Rock Family

Capítulo 2- Acidente


Não era o tipo de garota de ter más intuições. Malmente tinha qualquer tipo de intuição, mas naquela manhã de segunda-feira, passei todo o meu tempo com uma estranha agonia no meu peito, uma dor como se algo estivesse errado, algo ruim aconteceria.

Portanto, enquanto lavava os pratos na cozinha e ouvia os garotos na sala assistindo televisão, não pude evitar em perguntar, embora soubesse que não seria levada á sério:

- Gente... Vocês estão bem?

Eu não deixava de me preocupar com eles, eram as únicas pessoas que eu tinha naquela cidade desde que saímos sem permissão da casa dos nossos pais no interior, querendo seguir nosso sonho de viver da música.

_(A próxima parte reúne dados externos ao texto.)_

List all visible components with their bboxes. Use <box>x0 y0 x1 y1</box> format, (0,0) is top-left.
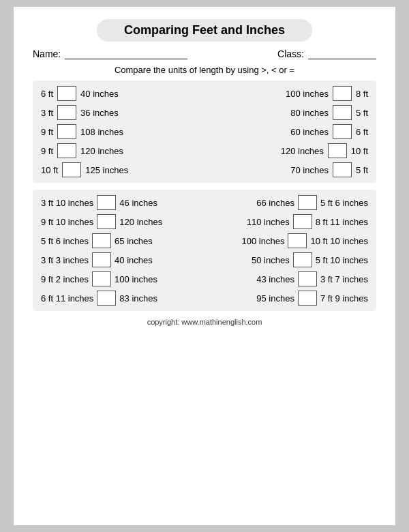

Eu estava de costas, mas sabia que tinham franzido o cenho, notei o silêncio na sala antes da resposta de Louis, desconfiado:

- Tudo... E com você?

Eu me virei. Eles não estavam mesmo acostumados com o meu interesse no seu bem-estar, costumávamos ser unidos, porém, cada um com sua própria vida, até que alguém tivesse problemas, não nos fornecíamos ajuda. E eu, não era uma garota tão comum, alguns dizem que sou gótica, já eu, não sei definir. Não faço tudo que uma gótica faz, mas digamos que eu sou um pouco mais profunda do que pareço. Eu não costumava me relacionar com outras pessoas, não as pessoas que não faziam meu gênero, ou não respeitavam meu jeito de ser. Mas no geral, eu não era do estilo rebelde. Eu era responsável, colocava tudo em ordem ali e se hoje existiam regras e organização, era por minha causa.

Eu também não costumava beber, fumar, nem nada do gênero. Só era eu mesma, no meu mundo. Mas no fundo, eu era uma garota comum, gostava de ser compreendida, acalentada, e me importava com eles. Só precisava ser rígida as vezes, para que me respeitassem, não era fácil ser a única garota da casa e eu tinha que me manter séria para ser levada a sério.

- Sério gente, hoje eu to sentindo um péssimo pressentimento.

Eu expliquei. Eles se entreolharam sem entender, depois, assisti-os rir. Bufei, aquilo era tão previsível.

- Você? Tendo pressentimentos? Vai chover?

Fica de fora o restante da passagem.